According to latest State of Spyware report issued today by Webroot Software, consumers, small businesses and enterprises across the globe all experienced a record number of infection rates for the worst types of spyware in 2005. Most alarming was the rise in the most malicious types of spyware - trojans and system monitors. For enterprises, between Q3 and Q4 of 2005, the number of trojan infections increased 9 percent. From Q2 to Q4 2005, the number of system monitors like keystroke loggers increased 50 percent consecutively each quarter.
"This past year was a boon for spyware criminals. Last month, Webroot surveyed U.S. businesses and found that over half of respondents reported a spyware-disruption that resulted in lost revenue, a statistic mirrored by a recent FBI study that surmised that computer-related crimes, such as spyware, cost U.S. business $62 billion. That is 10 percent more than all identity fraud and over 60 times the cost of telecommunications fraud," said David Moll, chief executive officer of Webroot Software. "This criminal enterprise we call spyware continues to advance in technology and sophistication.
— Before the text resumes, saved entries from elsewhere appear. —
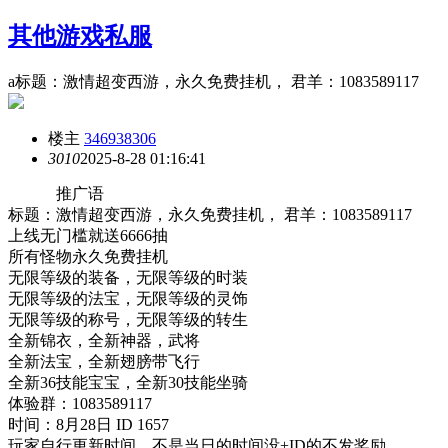
其他游戏私服
a标题：激情超变西游，永久免费挂机， 君羊：1083589117
楼主
346938306
301
0
2025-8-28 01:16:41
推广语
标题：激情超变西游，永久免费挂机， 君羊：1083589117
上线无门槛就送6666抽
所有怪物永久免费挂机
无限等级的装备，无限等级的时装
无限等级的法宝，无限等级的灵饰
无限等级的称号，无限等级的转生
全新锦衣，全新神器，武将
全新法宝，全新翅膀带飞行
全新36技能宝宝，全新30技能坐骑
体验群：1083589117
时间：8月28日 ID 1657
玩家自行更新时间，不是当日的时间没+ID的不发奖励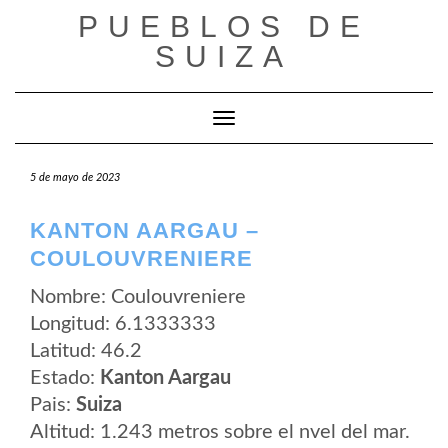
Saltar
PUEBLOS DE
al
contenido
SUIZA
Cambiar modo de navegación
5 de mayo de 2023
KANTON AARGAU –
COULOUVRENIERE
Nombre: Coulouvreniere
Longitud: 6.1333333
Latitud: 46.2
Estado:
Kanton Aargau
Pais:
Suiza
Altitud: 1.243 metros sobre el nvel del mar.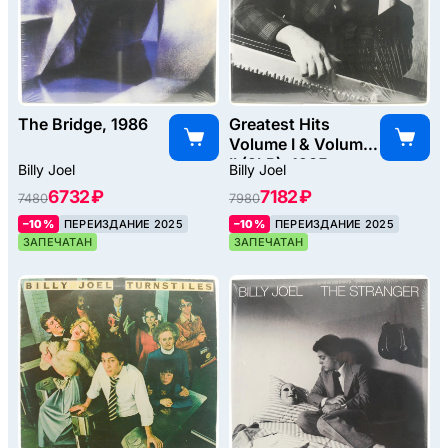
The Bridge, 1986
Greatest Hits
Volume I & Volume
II (2LP), 1985
Billy Joel
Billy Joel
6732 ₽
7182 ₽
7480
7980
–10%
ПЕРЕИЗДАНИЕ 2025
–10%
ПЕРЕИЗДАНИЕ 2025
ЗАПЕЧАТАН
ЗАПЕЧАТАН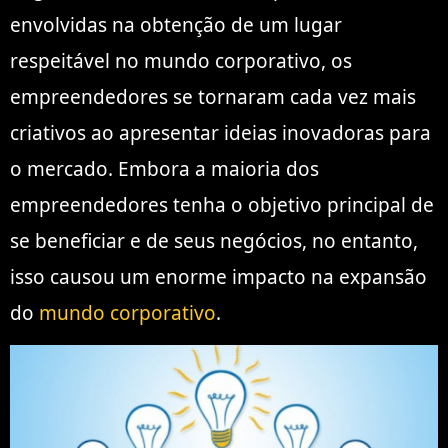
envolvidas na obtenção de um lugar
respeitável no mundo corporativo, os
empreendedores se tornaram cada vez mais
criativos ao apresentar ideias inovadoras para
o mercado. Embora a maioria dos
empreendedores tenha o objetivo principal de
se beneficiar e de seus negócios, no entanto,
isso causou um enorme impacto na expansão
do
mundo corporativo
.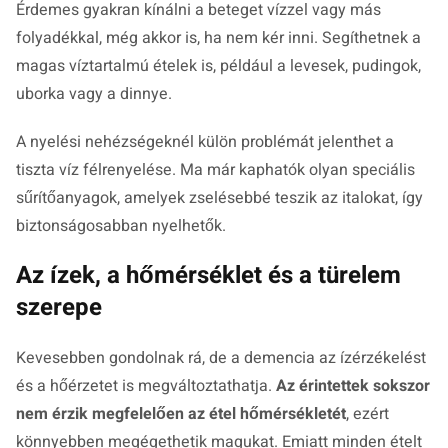
Érdemes gyakran kínálni a beteget vízzel vagy más
folyadékkal, még akkor is, ha nem kér inni. Segíthetnek a
magas víztartalmú ételek is, például a levesek, pudingok,
uborka vagy a dinnye.
A nyelési nehézségeknél külön problémát jelenthet a
tiszta víz félrenyelése. Ma már kaphatók olyan speciális
sűrítőanyagok, amelyek zselésebbé teszik az italokat, így
biztonságosabban nyelhetők.
Az ízek, a hőmérséklet és a türelem
szerepe
Kevesebben gondolnak rá, de a demencia az ízérzékelést
és a hőérzetet is megváltoztathatja.
Az érintettek sokszor
nem érzik megfelelően az étel hőmérsékletét
, ezért
könnyebben megégethetik magukat. Emiatt minden ételt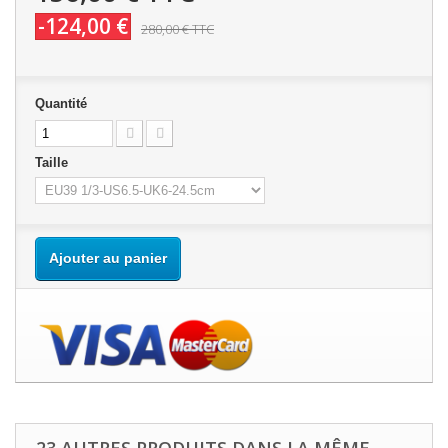
-124,00 €
280,00 €
TTC
Quantité
Taille
Ajouter au panier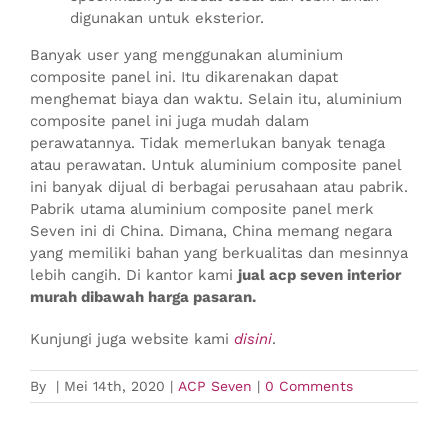
digunakan untuk eksterior.
Banyak user yang menggunakan aluminium
composite panel ini. Itu dikarenakan dapat
menghemat biaya dan waktu. Selain itu, aluminium
composite panel ini juga mudah dalam
perawatannya. Tidak memerlukan banyak tenaga
atau perawatan. Untuk aluminium composite panel
ini banyak dijual di berbagai perusahaan atau pabrik.
Pabrik utama aluminium composite panel merk
Seven ini di China. Dimana, China memang negara
yang memiliki bahan yang berkualitas dan mesinnya
lebih cangih. Di kantor kami
jual acp seven interior
murah dibawah harga pasaran.
Kunjungi juga website kami
disini
.
By
|
Mei 14th, 2020
|
ACP Seven
|
0 Comments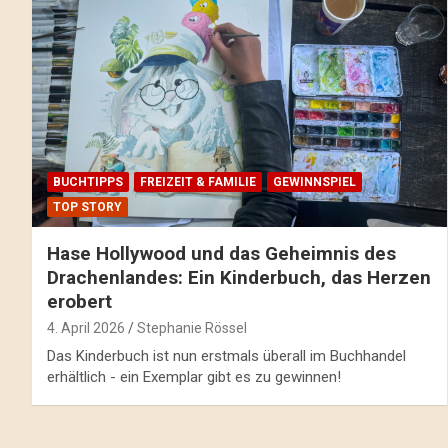
BUCHTIPPS
FREIZEIT & FAMILIE
GEWINNSPIEL
TOP STORY
Hase Hollywood und das Geheimnis des
Drachenlandes: Ein Kinderbuch, das Herzen
erobert
4. April 2026
Stephanie Rössel
Das Kinderbuch ist nun erstmals überall im Buchhandel
erhältlich - ein Exemplar gibt es zu gewinnen!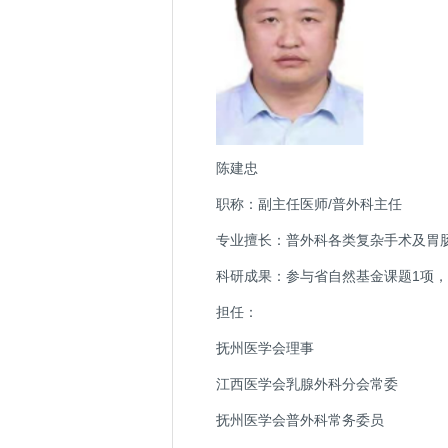
陈建忠
职称：副主任医师/普外科主任
专业擅长：普外科各类复杂手术及胃
科研成果：参与省自然基金课题1项，
担任：
抚州医学会理事
江西医学会乳腺外科分会常委
抚州医学会普外科常务委员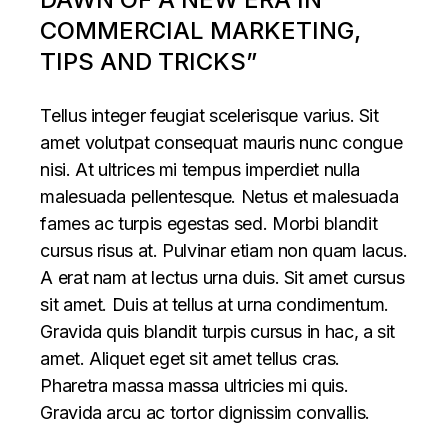
COMMERCIAL MARKETING,
TIPS AND TRICKS”
Tellus integer feugiat scelerisque varius. Sit
amet volutpat consequat mauris nunc congue
nisi. At ultrices mi tempus imperdiet nulla
malesuada pellentesque. Netus et malesuada
fames ac turpis egestas sed. Morbi blandit
cursus risus at. Pulvinar etiam non quam lacus.
A erat nam at lectus urna duis. Sit amet cursus
sit amet. Duis at tellus at urna condimentum.
Gravida quis blandit turpis cursus in hac, a sit
amet. Aliquet eget sit amet tellus cras.
Pharetra massa massa ultricies mi quis.
Gravida arcu ac tortor dignissim convallis.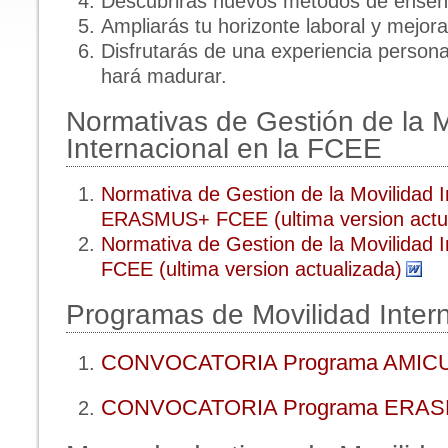
Descubrirás nuevos métodos de enseñ
Ampliarás tu horizonte laboral y mejora
Disfrutarás de una experiencia persona
hará madurar.
Normativas de Gestión de la M
Internacional en la FCEE
Normativa de Gestion de la Movilidad I
ERASMUS+ FCEE (ultima version actua
Normativa de Gestion de la Movilidad 
FCEE (ultima version actualizada)
Programas de Movilidad Inter
CONVOCATORIA Programa AMIC
CONVOCATORIA Programa ERA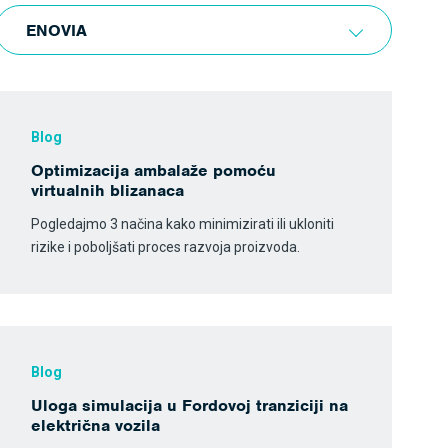
ENOVIA
Blog
Optimizacija ambalaže pomoću
virtualnih blizanaca
Pogledajmo 3 načina kako minimizirati ili ukloniti
rizike i poboljšati proces razvoja proizvoda.
Blog
Uloga simulacija u Fordovoj tranziciji na
električna vozila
As long as the money and opportunities exist, so will spyware."
According to the report, 2005 was the worst year ever for data security losses. In all, more than 130 different security breaches exposed over 55 million Americans to a wide range of illegal activities, including the increased possibility of spyware infection and identity theft. Highly publicized security vulnerabilities in the software of two of America's most recognizable companies - Sony BMG and Microsoft - highlighted the disastrous potential spyware exploits can have on both consumers and enterprises, and pushed many enterprises to evaluate their compliance with government regulations around protection of their information assets.
Sony BMG's decision to use rootkits in its digital rights management software set off not only a firestorm of criticism, but also a firestorm of hackers and spyware purveyors determined to use the rootkit to install the most malicious types of spyware. Microsoft experienced a similar rash of criticism when the company revealed a major vulnerability, a WMF flaw that hackers could use to access and take control of a user's system.
The report also noted that throughout 2005, there was a steady increase in the complexity and severity of spyware technology. Keyloggers using kernel-level drivers became increasingly common as the year progressed, and the usage of polymorphic code continued to increase, according to the Webroot Threat Research Team, the company's internal research arm.
While some security analysts attribute this continued rise in technology sophistication to spyware developers' desire to capitalize on the increased number of published vulnerabilities, Webroot also found evidence that spyware developers are advancing their technology efforts to evade detection and removal, and maintain their revenue streams.
"Spyware criminals know that many users have some kind of internet security application deployed on their PCs. These criminals also know that many of these applications do not protect users against the most advanced technologies, such as trojan horses and keyloggers. To capitalize on these security weaknesses, spyware criminals are increasingly relying on the most advanced technologies to infect users," added Moll. "The only way users can be protected against these types of threats is to use an anti-spyware software that is recognized as a best-of-breed solution and includes frequent, automatic updates."